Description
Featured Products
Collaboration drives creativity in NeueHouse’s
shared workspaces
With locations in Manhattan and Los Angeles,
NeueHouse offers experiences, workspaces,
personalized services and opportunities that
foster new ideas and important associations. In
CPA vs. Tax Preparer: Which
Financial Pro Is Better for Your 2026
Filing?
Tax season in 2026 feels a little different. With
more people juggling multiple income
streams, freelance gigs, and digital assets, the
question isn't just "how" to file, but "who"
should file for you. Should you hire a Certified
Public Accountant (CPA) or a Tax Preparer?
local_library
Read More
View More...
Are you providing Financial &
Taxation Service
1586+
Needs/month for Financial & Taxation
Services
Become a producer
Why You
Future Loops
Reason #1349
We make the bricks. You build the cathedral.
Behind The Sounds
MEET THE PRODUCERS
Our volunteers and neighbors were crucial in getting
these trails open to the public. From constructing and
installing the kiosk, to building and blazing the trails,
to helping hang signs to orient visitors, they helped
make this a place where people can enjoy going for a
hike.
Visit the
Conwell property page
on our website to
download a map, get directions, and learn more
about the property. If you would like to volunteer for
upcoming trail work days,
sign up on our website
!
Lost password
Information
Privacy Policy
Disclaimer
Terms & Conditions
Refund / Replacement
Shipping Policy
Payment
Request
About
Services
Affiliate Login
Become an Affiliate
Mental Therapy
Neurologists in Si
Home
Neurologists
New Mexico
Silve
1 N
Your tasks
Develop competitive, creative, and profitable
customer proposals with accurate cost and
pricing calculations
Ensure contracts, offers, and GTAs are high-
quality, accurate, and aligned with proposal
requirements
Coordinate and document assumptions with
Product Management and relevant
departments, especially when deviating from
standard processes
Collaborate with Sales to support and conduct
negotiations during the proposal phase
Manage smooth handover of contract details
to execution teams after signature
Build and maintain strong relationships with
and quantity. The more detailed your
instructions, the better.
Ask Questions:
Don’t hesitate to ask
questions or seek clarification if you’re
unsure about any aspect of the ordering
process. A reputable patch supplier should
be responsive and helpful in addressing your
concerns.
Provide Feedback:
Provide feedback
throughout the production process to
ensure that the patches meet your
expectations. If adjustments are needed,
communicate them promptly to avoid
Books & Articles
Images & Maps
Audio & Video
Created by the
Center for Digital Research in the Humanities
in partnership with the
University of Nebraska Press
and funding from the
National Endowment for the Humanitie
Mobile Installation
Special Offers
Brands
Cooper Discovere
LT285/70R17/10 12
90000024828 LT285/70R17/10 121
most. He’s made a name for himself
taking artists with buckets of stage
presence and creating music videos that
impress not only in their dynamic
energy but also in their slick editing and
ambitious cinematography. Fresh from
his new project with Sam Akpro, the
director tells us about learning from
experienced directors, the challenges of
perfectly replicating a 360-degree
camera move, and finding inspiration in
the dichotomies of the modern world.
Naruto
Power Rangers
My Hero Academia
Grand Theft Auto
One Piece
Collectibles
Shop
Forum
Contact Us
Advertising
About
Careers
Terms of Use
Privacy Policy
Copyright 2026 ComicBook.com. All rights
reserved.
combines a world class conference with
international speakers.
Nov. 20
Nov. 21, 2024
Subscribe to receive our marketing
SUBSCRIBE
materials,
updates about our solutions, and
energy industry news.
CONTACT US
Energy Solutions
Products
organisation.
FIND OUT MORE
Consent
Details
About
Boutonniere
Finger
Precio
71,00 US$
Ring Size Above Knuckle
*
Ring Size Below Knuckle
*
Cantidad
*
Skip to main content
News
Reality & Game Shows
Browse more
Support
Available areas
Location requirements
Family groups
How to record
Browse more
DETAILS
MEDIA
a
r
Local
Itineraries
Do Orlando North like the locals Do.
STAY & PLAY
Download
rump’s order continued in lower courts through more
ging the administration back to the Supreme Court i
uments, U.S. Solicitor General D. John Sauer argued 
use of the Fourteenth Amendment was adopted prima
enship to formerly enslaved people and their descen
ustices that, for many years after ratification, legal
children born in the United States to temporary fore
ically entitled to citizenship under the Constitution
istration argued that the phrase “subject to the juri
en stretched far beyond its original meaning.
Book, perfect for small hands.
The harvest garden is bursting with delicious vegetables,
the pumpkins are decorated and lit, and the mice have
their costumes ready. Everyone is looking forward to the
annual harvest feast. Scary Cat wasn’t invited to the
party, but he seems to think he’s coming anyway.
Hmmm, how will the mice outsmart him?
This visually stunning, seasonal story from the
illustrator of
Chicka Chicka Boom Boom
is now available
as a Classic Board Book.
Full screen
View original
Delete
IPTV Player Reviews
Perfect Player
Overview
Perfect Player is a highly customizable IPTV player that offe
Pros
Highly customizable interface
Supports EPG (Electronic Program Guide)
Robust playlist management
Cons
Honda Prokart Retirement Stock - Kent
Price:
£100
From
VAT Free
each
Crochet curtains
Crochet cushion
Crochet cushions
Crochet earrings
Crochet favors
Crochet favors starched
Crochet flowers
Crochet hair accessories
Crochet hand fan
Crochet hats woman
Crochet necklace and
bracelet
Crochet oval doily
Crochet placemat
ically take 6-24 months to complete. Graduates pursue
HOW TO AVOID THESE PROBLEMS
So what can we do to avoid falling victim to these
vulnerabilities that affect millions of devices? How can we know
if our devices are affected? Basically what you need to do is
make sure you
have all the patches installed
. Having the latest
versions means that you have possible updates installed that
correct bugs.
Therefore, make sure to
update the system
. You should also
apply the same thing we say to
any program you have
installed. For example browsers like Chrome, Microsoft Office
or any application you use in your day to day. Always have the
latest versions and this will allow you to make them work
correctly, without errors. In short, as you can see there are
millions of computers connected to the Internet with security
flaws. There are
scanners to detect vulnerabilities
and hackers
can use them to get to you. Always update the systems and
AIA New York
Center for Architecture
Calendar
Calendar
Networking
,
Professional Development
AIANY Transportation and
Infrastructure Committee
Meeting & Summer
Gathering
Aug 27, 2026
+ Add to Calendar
☆ ☆ ☆ ☆ ☆
What to do |
Write out every entry exactly as given.

Answer box |
Description
Featured Products
Collaboration drives creativity in NeueHouse’s
shared workspaces
With locations in Manhattan and Los Angeles,
NeueHouse offers experiences, workspaces,
personalized services and opportunities that
foster new ideas and important associations. In
CPA vs. Tax Preparer: Which
Financial Pro Is Better for Your 2026
Filing?
Tax season in 2026 feels a little different. With
more people juggling multiple income
streams, freelance gigs, and digital assets, the
question isn't just "how" to file, but "who"
should file for you. Should you hire a Certified
Public Accountant (CPA) or a Tax Preparer?
local_library
Read More
View More...
Are you providing Financial &
Taxation Service
1586+
Needs/month for Financial & Taxation
Services
Become a producer
Why You
Future Loops
Reason #1349
We make the bricks. You build the cathedral.
Behind The Sounds
MEET THE PRODUCERS
Our volunteers and neighbors were crucial in getting
these trails open to the public. From constructing and
installing the kiosk, to building and blazing the trails,
to helping hang signs to orient visitors, they helped
make this a place where people can enjoy going for a
hike.
Visit the
Conwell property page
on our website to
download a map, get directions, and learn more
about the property. If you would like to volunteer for
upcoming trail work days,
sign up on our website
!
Lost password
Information
Privacy Policy
Disclaimer
Terms & Conditions
Refund / Replacement
Shipping Policy
Payment
Request
About
Services
Affiliate Login
Become an Affiliate
Mental Therapy
Neurologists in Si
Home
Neurologists
New Mexico
Silve
1 N
Your tasks
Develop competitive, creative, and profitable
customer proposals with accurate cost and
pricing calculations
Ensure contracts, offers, and GTAs are high-
quality, accurate, and aligned with proposal
requirements
Coordinate and document assumptions with
Product Management and relevant
departments, especially when deviating from
standard processes
Collaborate with Sales to support and conduct
negotiations during the proposal phase
Manage smooth handover of contract details
to execution teams after signature
Build and maintain strong relationships with
and quantity. The more detailed your
instructions, the better.
Ask Questions:
Don’t hesitate to ask
questions or seek clarification if you’re
unsure about any aspect of the ordering
process. A reputable patch supplier should
be responsive and helpful in addressing your
concerns.
Provide Feedback:
Provide feedback
throughout the production process to
ensure that the patches meet your
expectations. If adjustments are needed,
communicate them promptly to avoid
Books & Articles
Images & Maps
Audio & Video
Created by the
Center for Digital Research in the Humanities
in partnership with the
University of Nebraska Press
and funding from the
National Endowment for the Humanitie
Mobile Installation
Special Offers
Brands
Cooper Discovere
LT285/70R17/10 12
90000024828 LT285/70R17/10 121
most. He’s made a name for himself
taking artists with buckets of stage
presence and creating music videos that
impress not only in their dynamic
energy but also in their slick editing and
ambitious cinematography. Fresh from
his new project with Sam Akpro, the
director tells us about learning from
experienced directors, the challenges of
perfectly replicating a 360-degree
camera move, and finding inspiration in
the dichotomies of the modern world.
Naruto
Power Rangers
My Hero Academia
Grand Theft Auto
One Piece
Collectibles
Shop
Forum
Contact Us
Advertising
About
Careers
Terms of Use
Privacy Policy
Copyright 2026 ComicBook.com. All rights
reserved.
combines a world class conference with
international speakers.
Nov. 20
Nov. 21, 2024
Subscribe to receive our marketing
SUBSCRIBE
materials,
updates about our solutions, and
energy industry news.
CONTACT US
Energy Solutions
Products
organisation.
FIND OUT MORE
Consent
Details
About
Boutonniere
Finger
Precio
71,00 US$
Ring Size Above Knuckle
*
Ring Size Below Knuckle
*
Cantidad
*
Skip to main content
News
Reality & Game Shows
Browse more
Support
Available areas
Location requirements
Family groups
How to record
Browse more
DETAILS
MEDIA
a
r
Local
Itineraries
Do Orlando North like the locals Do.
STAY & PLAY
Download
rump’s order continued in lower courts through more
ging the administration back to the Supreme Court i
uments, U.S. Solicitor General D. John Sauer argued 
use of the Fourteenth Amendment was adopted prima
enship to formerly enslaved people and their descen
ustices that, for many years after ratification, legal
children born in the United States to temporary fore
ically entitled to citizenship under the Constitution
istration argued that the phrase “subject to the juri
en stretched far beyond its original meaning.
Book, perfect for small hands.
The harvest garden is bursting with delicious vegetables,
the pumpkins are decorated and lit, and the mice have
their costumes ready. Everyone is looking forward to the
annual harvest feast. Scary Cat wasn’t invited to the
party, but he seems to think he’s coming anyway.
Hmmm, how will the mice outsmart him?
This visually stunning, seasonal story from the
illustrator of
Chicka Chicka Boom Boom
is now available
as a Classic Board Book.
Full screen
View original
Delete
IPTV Player Reviews
Perfect Player
Overview
Perfect Player is a highly customizable IPTV player that offe
Pros
Highly customizable interface
Supports EPG (Electronic Program Guide)
Robust playlist management
Cons
Honda Prokart Retirement Stock - Kent
Price:
£100
From
VAT Free
each
Crochet curtains
Crochet cushion
Crochet cushions
Crochet earrings
Crochet favors
Crochet favors starched
Crochet flowers
Crochet hair accessories
Crochet hand fan
Crochet hats woman
Crochet necklace and
bracelet
Crochet oval doily
Crochet placemat
ically take 6-24 months to complete. Graduates pursue
HOW TO AVOID THESE PROBLEMS
So what can we do to avoid falling victim to these
vulnerabilities that affect millions of devices? How can we know
if our devices are affected? Basically what you need to do is
make sure you
have all the patches installed
. Having the latest
versions means that you have possible updates installed that
correct bugs.
Therefore, make sure to
update the system
. You should also
apply the same thing we say to
any program you have
installed. For example browsers like Chrome, Microsoft Office
or any application you use in your day to day. Always have the
latest versions and this will allow you to make them work
correctly, without errors. In short, as you can see there are
millions of computers connected to the Internet with security
flaws. There are
scanners to detect vulnerabilities
and hackers
can use them to get to you. Always update the systems and
AIA New York
Center for Architecture
Calendar
Calendar
Networking
,
Professional Development
AIANY Transportation and
Infrastructure Committee
Meeting & Summer
Gathering
Aug 27, 2026
+ Add to Calendar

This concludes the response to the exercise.